_Work to complete_: Restate the data below, keeping every line the same.

Data to use Block Start

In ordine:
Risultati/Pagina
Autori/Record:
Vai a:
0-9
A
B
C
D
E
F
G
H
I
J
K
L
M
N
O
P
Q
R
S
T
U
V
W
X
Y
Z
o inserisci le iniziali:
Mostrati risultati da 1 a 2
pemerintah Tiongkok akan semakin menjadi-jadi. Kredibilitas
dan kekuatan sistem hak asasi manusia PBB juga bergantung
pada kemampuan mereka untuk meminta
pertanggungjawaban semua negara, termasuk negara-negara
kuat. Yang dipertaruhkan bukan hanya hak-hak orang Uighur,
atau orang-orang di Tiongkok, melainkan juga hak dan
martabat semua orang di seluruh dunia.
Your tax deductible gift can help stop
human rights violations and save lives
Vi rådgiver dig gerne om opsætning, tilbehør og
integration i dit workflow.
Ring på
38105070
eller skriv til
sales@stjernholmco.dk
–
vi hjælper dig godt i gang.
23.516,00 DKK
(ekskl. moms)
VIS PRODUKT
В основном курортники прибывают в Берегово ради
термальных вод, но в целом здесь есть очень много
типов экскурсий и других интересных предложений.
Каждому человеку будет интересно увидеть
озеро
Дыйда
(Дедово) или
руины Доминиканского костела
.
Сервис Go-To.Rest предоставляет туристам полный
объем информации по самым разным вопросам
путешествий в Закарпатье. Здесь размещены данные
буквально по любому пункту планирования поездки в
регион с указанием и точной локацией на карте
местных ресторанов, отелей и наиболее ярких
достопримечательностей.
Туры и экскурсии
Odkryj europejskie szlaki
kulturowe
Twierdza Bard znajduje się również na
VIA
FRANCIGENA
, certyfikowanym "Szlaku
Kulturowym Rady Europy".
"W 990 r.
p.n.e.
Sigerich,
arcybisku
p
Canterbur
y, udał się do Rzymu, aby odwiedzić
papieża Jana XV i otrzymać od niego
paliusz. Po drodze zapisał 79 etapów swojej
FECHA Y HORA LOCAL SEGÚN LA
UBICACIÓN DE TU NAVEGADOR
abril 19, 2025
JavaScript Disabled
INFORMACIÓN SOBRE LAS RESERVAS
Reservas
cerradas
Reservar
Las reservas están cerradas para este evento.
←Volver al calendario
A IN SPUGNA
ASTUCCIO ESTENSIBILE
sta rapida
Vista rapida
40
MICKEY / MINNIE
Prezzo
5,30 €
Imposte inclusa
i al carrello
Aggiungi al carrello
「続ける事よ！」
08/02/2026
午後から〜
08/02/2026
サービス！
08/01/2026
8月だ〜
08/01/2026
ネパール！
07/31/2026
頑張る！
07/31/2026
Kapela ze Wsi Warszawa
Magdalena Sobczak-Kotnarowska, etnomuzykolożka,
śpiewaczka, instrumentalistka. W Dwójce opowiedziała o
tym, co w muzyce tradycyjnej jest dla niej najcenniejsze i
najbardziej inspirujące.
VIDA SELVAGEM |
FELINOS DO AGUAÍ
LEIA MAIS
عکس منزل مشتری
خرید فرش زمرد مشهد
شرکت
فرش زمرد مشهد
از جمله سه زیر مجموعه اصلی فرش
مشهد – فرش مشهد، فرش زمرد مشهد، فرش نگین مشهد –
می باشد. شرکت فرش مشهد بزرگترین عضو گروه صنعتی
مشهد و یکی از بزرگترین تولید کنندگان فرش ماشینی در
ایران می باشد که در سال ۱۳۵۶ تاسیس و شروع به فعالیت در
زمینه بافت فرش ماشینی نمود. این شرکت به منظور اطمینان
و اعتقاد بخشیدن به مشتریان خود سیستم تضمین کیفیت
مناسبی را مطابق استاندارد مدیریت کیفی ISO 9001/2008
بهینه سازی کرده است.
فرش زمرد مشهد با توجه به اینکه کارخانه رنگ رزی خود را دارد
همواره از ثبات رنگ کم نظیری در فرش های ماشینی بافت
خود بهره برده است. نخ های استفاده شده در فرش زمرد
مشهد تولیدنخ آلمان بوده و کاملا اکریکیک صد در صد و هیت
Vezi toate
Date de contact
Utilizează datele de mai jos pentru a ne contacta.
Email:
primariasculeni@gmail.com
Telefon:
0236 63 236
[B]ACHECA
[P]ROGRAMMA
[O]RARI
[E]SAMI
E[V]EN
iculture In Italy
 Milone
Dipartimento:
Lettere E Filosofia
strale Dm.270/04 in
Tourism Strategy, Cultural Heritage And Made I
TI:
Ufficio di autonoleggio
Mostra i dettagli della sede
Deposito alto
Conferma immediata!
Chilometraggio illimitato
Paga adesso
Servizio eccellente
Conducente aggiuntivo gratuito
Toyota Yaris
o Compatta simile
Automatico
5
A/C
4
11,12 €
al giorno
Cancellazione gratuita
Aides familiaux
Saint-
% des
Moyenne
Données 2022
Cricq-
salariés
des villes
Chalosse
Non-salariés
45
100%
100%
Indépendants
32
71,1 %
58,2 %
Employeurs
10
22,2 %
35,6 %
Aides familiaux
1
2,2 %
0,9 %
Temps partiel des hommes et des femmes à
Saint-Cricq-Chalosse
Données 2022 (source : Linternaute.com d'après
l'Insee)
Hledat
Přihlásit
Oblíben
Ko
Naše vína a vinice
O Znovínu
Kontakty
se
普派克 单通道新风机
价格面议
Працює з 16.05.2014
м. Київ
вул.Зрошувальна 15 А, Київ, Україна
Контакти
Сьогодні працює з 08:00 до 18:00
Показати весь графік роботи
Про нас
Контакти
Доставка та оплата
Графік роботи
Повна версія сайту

Data to use Block End

_Exercise output_:
In ordine:
Risultati/Pagina
Autori/Record:
Vai a:
0-9
A
B
C
D
E
F
G
H
I
J
K
L
M
N
O
P
Q
R
S
T
U
V
W
X
Y
Z
o inserisci le iniziali:
Mostrati risultati da 1 a 2
pemerintah Tiongkok akan semakin menjadi-jadi. Kredibilitas
dan kekuatan sistem hak asasi manusia PBB juga bergantung
pada kemampuan mereka untuk meminta
pertanggungjawaban semua negara, termasuk negara-negara
kuat. Yang dipertaruhkan bukan hanya hak-hak orang Uighur,
atau orang-orang di Tiongkok, melainkan juga hak dan
martabat semua orang di seluruh dunia.
Your tax deductible gift can help stop
human rights violations and save lives
Vi rådgiver dig gerne om opsætning, tilbehør og
integration i dit workflow.
Ring på
38105070
eller skriv til
sales@stjernholmco.dk
–
vi hjælper dig godt i gang.
23.516,00 DKK
(ekskl. moms)
VIS PRODUKT
В основном курортники прибывают в Берегово ради
термальных вод, но в целом здесь есть очень много
типов экскурсий и других интересных предложений.
Каждому человеку будет интересно увидеть
озеро
Дыйда
(Дедово) или
руины Доминиканского костела
.
Сервис Go-To.Rest предоставляет туристам полный
объем информации по самым разным вопросам
путешествий в Закарпатье. Здесь размещены данные
буквально по любому пункту планирования поездки в
регион с указанием и точной локацией на карте
местных ресторанов, отелей и наиболее ярких
достопримечательностей.
Туры и экскурсии
Odkryj europejskie szlaki
kulturowe
Twierdza Bard znajduje się również na
VIA
FRANCIGENA
, certyfikowanym "Szlaku
Kulturowym Rady Europy".
"W 990 r.
p.n.e.
Sigerich,
arcybisku
p
Canterbur
y, udał się do Rzymu, aby odwiedzić
papieża Jana XV i otrzymać od niego
paliusz. Po drodze zapisał 79 etapów swojej
FECHA Y HORA LOCAL SEGÚN LA
UBICACIÓN DE TU NAVEGADOR
abril 19, 2025
JavaScript Disabled
INFORMACIÓN SOBRE LAS RESERVAS
Reservas
cerradas
Reservar
Las reservas están cerradas para este evento.
←Volver al calendario
A IN SPUGNA
ASTUCCIO ESTENSIBILE
sta rapida
Vista rapida
40
MICKEY / MINNIE
Prezzo
5,30 €
Imposte inclusa
i al carrello
Aggiungi al carrello
「続ける事よ！」
08/02/2026
午後から〜
08/02/2026
サービス！
08/01/2026
8月だ〜
08/01/2026
ネパール！
07/31/2026
頑張る！
07/31/2026
Kapela ze Wsi Warszawa
Magdalena Sobczak-Kotnarowska, etnomuzykolożka,
śpiewaczka, instrumentalistka. W Dwójce opowiedziała o
tym, co w muzyce tradycyjnej jest dla niej najcenniejsze i
najbardziej inspirujące.
VIDA SELVAGEM |
FELINOS DO AGUAÍ
LEIA MAIS
عکس منزل مشتری
خرید فرش زمرد مشهد
شرکت
فرش زمرد مشهد
از جمله سه زیر مجموعه اصلی فرش
مشهد – فرش مشهد، فرش زمرد مشهد، فرش نگین مشهد –
می باشد. شرکت فرش مشهد بزرگترین عضو گروه صنعتی
مشهد و یکی از بزرگترین تولید کنندگان فرش ماشینی در
ایران می باشد که در سال ۱۳۵۶ تاسیس و شروع به فعالیت در
زمینه بافت فرش ماشینی نمود. این شرکت به منظور اطمینان
و اعتقاد بخشیدن به مشتریان خود سیستم تضمین کیفیت
مناسبی را مطابق استاندارد مدیریت کیفی ISO 9001/2008
بهینه سازی کرده است.
فرش زمرد مشهد با توجه به اینکه کارخانه رنگ رزی خود را دارد
همواره از ثبات رنگ کم نظیری در فرش های ماشینی بافت
خود بهره برده است. نخ های استفاده شده در فرش زمرد
مشهد تولیدنخ آلمان بوده و کاملا اکریکیک صد در صد و هیت
Vezi toate
Date de contact
Utilizează datele de mai jos pentru a ne contacta.
Email:
primariasculeni@gmail.com
Telefon:
0236 63 236
[B]ACHECA
[P]ROGRAMMA
[O]RARI
[E]SAMI
E[V]EN
iculture In Italy
 Milone
Dipartimento:
Lettere E Filosofia
strale Dm.270/04 in
Tourism Strategy, Cultural Heritage And Made I
TI:
Ufficio di autonoleggio
Mostra i dettagli della sede
Deposito alto
Conferma immediata!
Chilometraggio illimitato
Paga adesso
Servizio eccellente
Conducente aggiuntivo gratuito
Toyota Yaris
o Compatta simile
Automatico
5
A/C
4
11,12 €
al giorno
Cancellazione gratuita
Aides familiaux
Saint-
% des
Moyenne
Données 2022
Cricq-
salariés
des villes
Chalosse
Non-salariés
45
100%
100%
Indépendants
32
71,1 %
58,2 %
Employeurs
10
22,2 %
35,6 %
Aides familiaux
1
2,2 %
0,9 %
Temps partiel des hommes et des femmes à
Saint-Cricq-Chalosse
Données 2022 (source : Linternaute.com d'après
l'Insee)
Hledat
Přihlásit
Oblíben
Ko
Naše vína a vinice
O Znovínu
Kontakty
se
普派克 单通道新风机
价格面议
Працює з 16.05.2014
м. Київ
вул.Зрошувальна 15 А, Київ, Україна
Контакти
Сьогодні працює з 08:00 до 18:00
Показати весь графік роботи
Про нас
Контакти
Доставка та оплата
Графік роботи
Повна версія сайту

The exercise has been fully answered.